Discover how you can leverage LLMs to enhance your day-to-day work quality and skills, instead of relying blindly on their output.
Although, it's just another scrappy pentest tool!
AttackImaginator harnesses the power of Semgrep to scan your project using defined rule repositories. It then employs LLMs to generate possible attack scenarios, aiding security engineers in their learning and penetration tests.
Code review is a mighty tool in security testing that can unveil vulnerabilities without the need for exhaustive hours of testing.
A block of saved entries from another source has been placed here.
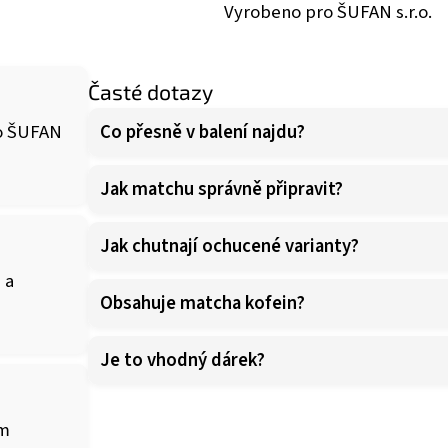
Vyrobeno pro ŠUFAN s.r.o.
Časté dotazy
ro ŠUFAN
Co přesně v balení najdu?
Jak matchu správně připravit?
Jak chutnají ochucené varianty?
 a
Obsahuje matcha kofein?
Je to vhodný dárek?
ým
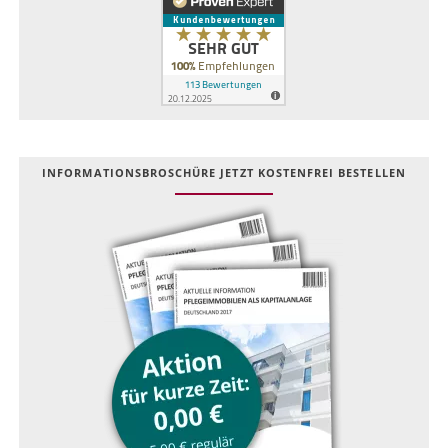
INFOR­MATIONS­BROSCHÜRE JETZT KOSTEN­FREI BESTELLEN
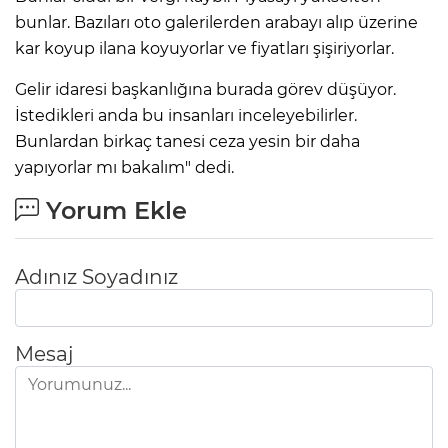
bunlar. Bazıları oto galerilerden arabayı alıp üzerine
kar koyup ilana koyuyorlar ve fiyatları şişiriyorlar.
Gelir idaresi başkanlığına burada görev düşüyor.
İstedikleri anda bu insanları inceleyebilirler.
Bunlardan birkaç tanesi ceza yesin bir daha
yapıyorlar mı bakalım" dedi.
Yorum Ekle
Adınız Soyadınız
Mesaj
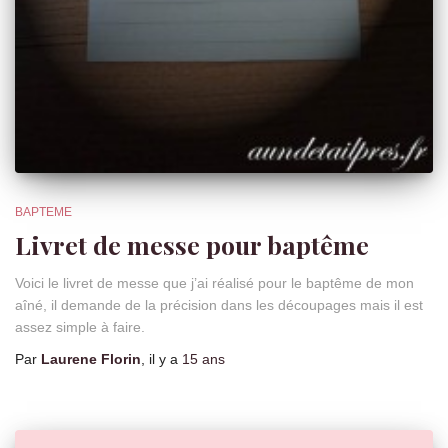
BAPTEME
Livret de messe pour baptême
Voici le livret de messe que j’ai réalisé pour le baptême de mon
aîné, il demande de la précision dans les découpages mais il est
assez simple à faire.
Par
Laurene Florin
, il y a
15 ans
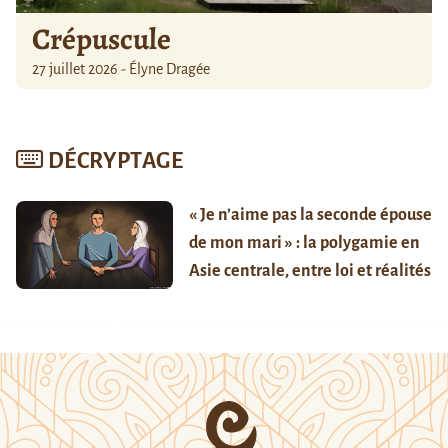
Crépuscule
27 juillet 2026 - Élyne Dragée
DÉCRYPTAGE
« Je n’aime pas la seconde épouse
de mon mari » : la polygamie en
Asie centrale, entre loi et réalités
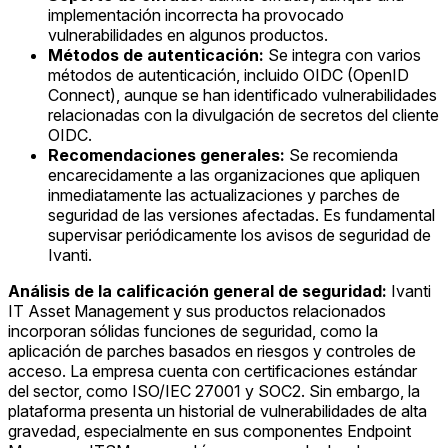
implementación incorrecta ha provocado
vulnerabilidades en algunos productos.
Métodos de autenticación:
Se integra con varios
métodos de autenticación, incluido OIDC (OpenID
Connect), aunque se han identificado vulnerabilidades
relacionadas con la divulgación de secretos del cliente
OIDC.
Recomendaciones generales:
Se recomienda
encarecidamente a las organizaciones que apliquen
inmediatamente las actualizaciones y parches de
seguridad de las versiones afectadas. Es fundamental
supervisar periódicamente los avisos de seguridad de
Ivanti.
Análisis de la calificación general de seguridad:
Ivanti
IT Asset Management y sus productos relacionados
incorporan sólidas funciones de seguridad, como la
aplicación de parches basados en riesgos y controles de
acceso. La empresa cuenta con certificaciones estándar
del sector, como ISO/IEC 27001 y SOC2. Sin embargo, la
plataforma presenta un historial de vulnerabilidades de alta
gravedad, especialmente en sus componentes Endpoint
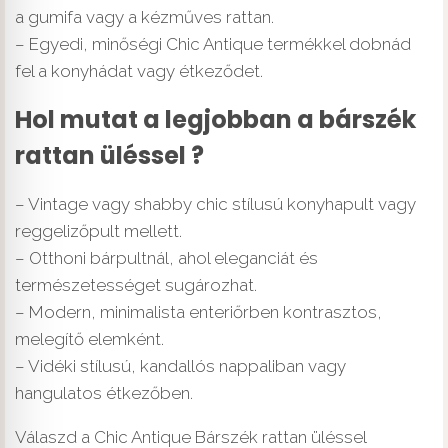
a gumifa vagy a kézműves rattan.
– Egyedi, minőségi Chic Antique termékkel dobnád
fel a konyhádat vagy étkeződet.
Hol mutat a legjobban a bárszék
rattan üléssel ?
– Vintage vagy shabby chic stílusú konyhapult vagy
reggelizőpult mellett.
– Otthoni bárpultnál, ahol eleganciát és
természetességet sugározhat.
– Modern, minimalista enteriőrben kontrasztos,
melegítő elemként.
– Vidéki stílusú, kandallós nappaliban vagy
hangulatos étkezőben.
Válaszd a Chic Antique Bárszék rattan üléssel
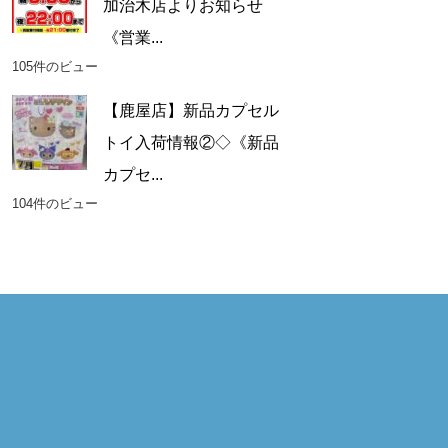
加治木店よりお知らせ
《営業...
105件のビュー
【鹿屋店】新品カプセル
トイ入荷情報②◇《新品
カプセ...
104件のビュー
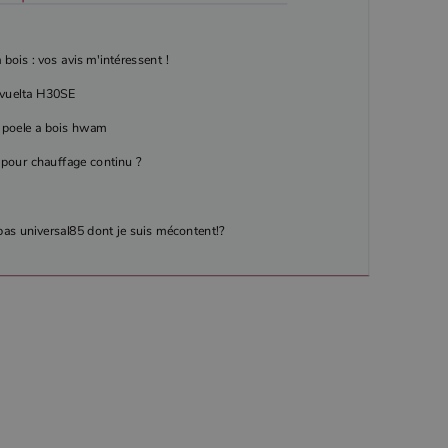
bois : vos avis m'intéressent !
h vuelta H30SE
 poele a bois hwam
pour chauffage continu ?
as universal85 dont je suis mécontent!?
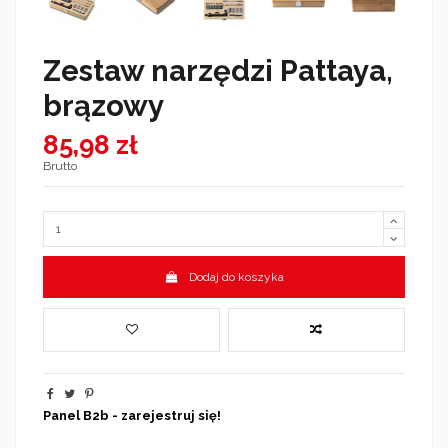
Zestaw narzędzi Pattaya,
brązowy
85,98 zł
Brutto
Dodaj do koszyka
Panel B2b - zarejestruj się!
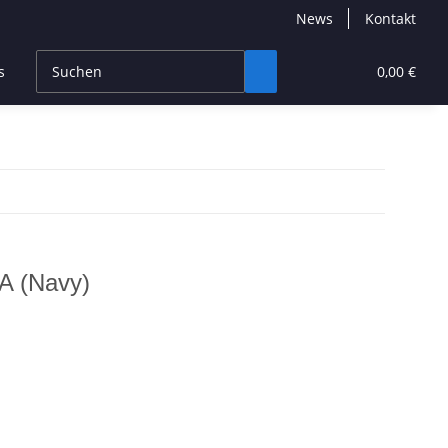
News
Kontakt
s
CBD Products
Hersteller
High End
0,00 €
A (Navy)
While it might seem daunting to newcomers in pentesting, the reality is that code review is your best friend!
AttackImaginator helps elevate your automated code review to the next level by creating applicable Proofs of Concept (PoCs) and explanations to share with your developer peers, partners, and more.
All outputs are generated based on the code repository you provide.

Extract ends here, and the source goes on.